Per intenzione e ispirazione intima Battiato ha riportato sulla tela un sentimento archetipale, intriso di spiritualità e bellezza. Lo si nota in particolar modo nei fondali oro, immediatamente riconducibili al modello dell’arte antica. Nonostante non si possa parlare di volontaria adesione al modello iconografico bizantino, di certo esso riverbera nell’opera pittorica di Battiato nella forma di intima adesione a un pensiero comune. Difatti, al di là di ogni dimensione temporale, il colore oro è simbolo di purezza e ascensione spirituale. Da qui la sua presenza, quasi costante, nelle opere di Battiato.
Altrettanto presenti, nelle sue tele, i volti umani. Ma se con l’oro era possibile ascrivere l’arte di Battiato in un’orbita astratta e concettuale, attraverso i volti l’artista si è voluto riconnettere, in qualche modo, alla dimensione terrena. La maggior parte delle fisionomie ritratte, difatti, appartengono a persone vere.
Un risultato difficile da raggiungere per chi inizialmente non era in grado di riprodurre, a suo dire, nemmeno un bicchiere. Un risultato che restituisce dunque l’estensione dei progressi ottenuti da Battiato, divenuto nel corso degli anni un preciso osservatore – e riproduttore – della realtà. «Poter contare sull’immagine fotografica dei soggetti per me era e rimane fondamentale» aveva specificato in un’intervista, aprendo importanti spiragli sul suo metodo di lavoro.

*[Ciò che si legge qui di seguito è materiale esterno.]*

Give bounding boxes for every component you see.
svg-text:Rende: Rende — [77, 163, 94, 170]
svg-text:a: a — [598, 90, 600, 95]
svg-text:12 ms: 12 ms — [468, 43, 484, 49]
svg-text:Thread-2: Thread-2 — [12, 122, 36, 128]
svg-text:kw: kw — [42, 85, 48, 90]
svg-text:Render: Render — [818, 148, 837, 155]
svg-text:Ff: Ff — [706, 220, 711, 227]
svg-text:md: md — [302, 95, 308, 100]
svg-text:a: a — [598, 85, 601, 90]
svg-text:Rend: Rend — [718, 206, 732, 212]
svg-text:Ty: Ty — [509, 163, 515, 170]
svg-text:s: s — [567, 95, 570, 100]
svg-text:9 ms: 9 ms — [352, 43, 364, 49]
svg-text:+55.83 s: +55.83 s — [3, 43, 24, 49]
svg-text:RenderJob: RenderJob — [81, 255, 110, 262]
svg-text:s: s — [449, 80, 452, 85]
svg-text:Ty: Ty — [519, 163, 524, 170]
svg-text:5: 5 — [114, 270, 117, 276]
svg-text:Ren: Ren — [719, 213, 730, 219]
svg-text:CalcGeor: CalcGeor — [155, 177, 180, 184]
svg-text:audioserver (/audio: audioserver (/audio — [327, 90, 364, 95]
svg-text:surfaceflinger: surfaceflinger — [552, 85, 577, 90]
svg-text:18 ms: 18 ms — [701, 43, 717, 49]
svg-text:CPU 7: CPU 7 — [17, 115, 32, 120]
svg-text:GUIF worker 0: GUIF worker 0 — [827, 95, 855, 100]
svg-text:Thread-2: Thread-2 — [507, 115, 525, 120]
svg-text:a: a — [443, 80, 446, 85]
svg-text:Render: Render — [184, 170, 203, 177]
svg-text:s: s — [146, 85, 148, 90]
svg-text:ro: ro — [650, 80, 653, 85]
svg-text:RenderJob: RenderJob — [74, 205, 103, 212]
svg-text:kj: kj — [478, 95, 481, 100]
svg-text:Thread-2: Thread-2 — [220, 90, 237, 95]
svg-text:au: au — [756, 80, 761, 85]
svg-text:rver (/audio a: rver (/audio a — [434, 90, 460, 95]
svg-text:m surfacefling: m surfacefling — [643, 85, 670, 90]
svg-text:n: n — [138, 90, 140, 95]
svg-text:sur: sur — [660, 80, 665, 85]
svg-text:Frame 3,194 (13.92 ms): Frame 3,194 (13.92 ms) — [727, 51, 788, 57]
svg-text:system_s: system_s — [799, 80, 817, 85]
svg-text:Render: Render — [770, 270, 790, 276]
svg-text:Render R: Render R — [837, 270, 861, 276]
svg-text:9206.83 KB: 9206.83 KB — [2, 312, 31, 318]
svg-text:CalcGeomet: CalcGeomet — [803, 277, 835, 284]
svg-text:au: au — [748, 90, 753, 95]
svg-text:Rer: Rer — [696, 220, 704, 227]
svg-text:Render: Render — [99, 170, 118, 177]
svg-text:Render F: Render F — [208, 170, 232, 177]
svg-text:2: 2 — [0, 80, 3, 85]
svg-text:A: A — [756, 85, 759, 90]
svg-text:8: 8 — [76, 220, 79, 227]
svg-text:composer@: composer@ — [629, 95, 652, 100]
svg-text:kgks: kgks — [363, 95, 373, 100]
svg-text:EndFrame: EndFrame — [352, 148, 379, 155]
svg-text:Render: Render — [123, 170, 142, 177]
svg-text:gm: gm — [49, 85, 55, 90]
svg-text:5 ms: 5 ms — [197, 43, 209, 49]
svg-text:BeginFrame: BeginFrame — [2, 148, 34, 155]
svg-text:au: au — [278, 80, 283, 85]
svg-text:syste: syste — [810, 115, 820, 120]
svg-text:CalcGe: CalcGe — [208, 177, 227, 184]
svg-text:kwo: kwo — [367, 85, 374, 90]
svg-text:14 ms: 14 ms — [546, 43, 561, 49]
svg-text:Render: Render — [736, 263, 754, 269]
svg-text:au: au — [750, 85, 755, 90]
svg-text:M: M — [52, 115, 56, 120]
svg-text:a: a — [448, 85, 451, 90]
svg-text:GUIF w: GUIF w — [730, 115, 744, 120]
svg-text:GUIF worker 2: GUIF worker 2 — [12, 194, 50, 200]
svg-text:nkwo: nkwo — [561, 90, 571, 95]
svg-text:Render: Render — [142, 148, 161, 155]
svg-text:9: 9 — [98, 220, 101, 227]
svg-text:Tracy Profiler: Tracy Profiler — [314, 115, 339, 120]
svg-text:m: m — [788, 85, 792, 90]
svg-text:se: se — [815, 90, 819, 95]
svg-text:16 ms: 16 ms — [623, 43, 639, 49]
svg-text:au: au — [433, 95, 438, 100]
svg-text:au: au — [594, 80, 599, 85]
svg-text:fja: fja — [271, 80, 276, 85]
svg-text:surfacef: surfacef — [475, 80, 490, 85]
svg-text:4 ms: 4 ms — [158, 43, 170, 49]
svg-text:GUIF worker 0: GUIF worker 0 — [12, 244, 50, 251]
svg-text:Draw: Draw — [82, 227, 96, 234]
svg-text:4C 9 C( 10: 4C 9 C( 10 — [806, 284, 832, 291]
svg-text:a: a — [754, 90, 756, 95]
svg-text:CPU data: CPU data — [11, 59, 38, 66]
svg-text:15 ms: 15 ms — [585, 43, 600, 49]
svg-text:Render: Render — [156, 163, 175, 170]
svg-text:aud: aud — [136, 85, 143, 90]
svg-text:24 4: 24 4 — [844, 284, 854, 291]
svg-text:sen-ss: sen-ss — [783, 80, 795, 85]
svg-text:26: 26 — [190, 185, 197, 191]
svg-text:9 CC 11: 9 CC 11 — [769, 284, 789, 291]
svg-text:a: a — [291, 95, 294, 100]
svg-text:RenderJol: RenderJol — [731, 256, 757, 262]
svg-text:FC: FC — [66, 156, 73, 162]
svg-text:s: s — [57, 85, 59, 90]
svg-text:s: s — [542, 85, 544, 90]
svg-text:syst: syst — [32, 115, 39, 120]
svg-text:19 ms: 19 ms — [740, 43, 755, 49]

Osservando le sue opere la sensazione è la stessa che si prova ascoltando le sue canzoni, oppure semplicemente guardando il suo viso scavato, leggero, in qualche modo ultraterreno. La sensazione è quella di immersione immediata in una dimensione sacra, ulteriore, uno squarcio verso qualcosa di altro e profondo. Inoltre, a distribuire le figure e organizzare lo spazio, concorre un senso dell’armonia e del ritmo le cui analogie con la sue applicazioni musicali si sprecherebbero.
Come somma del suo rapporto con la pittura possiamo prendere in considerazione il suo Autoritratto di spalle. Si tratta di un trittico – forma prediletta per le rappresentazioni religiose – dove l’artista si raffigura di spalle. Se non fosse indicato nel titolo probabilmente non ci accorgeremmo che l’uomo raffigurato è proprio lui, che dal suo studio guarda il paesaggio catanese aprirsi oltre la finestra. Nell’opera convivono dunque presenza e assenza, soggetto e alterità, riflessione e desiderio. Estrema coerenza nelle contraddizioni. Come tutta la sua vita, come tutta la sua arte.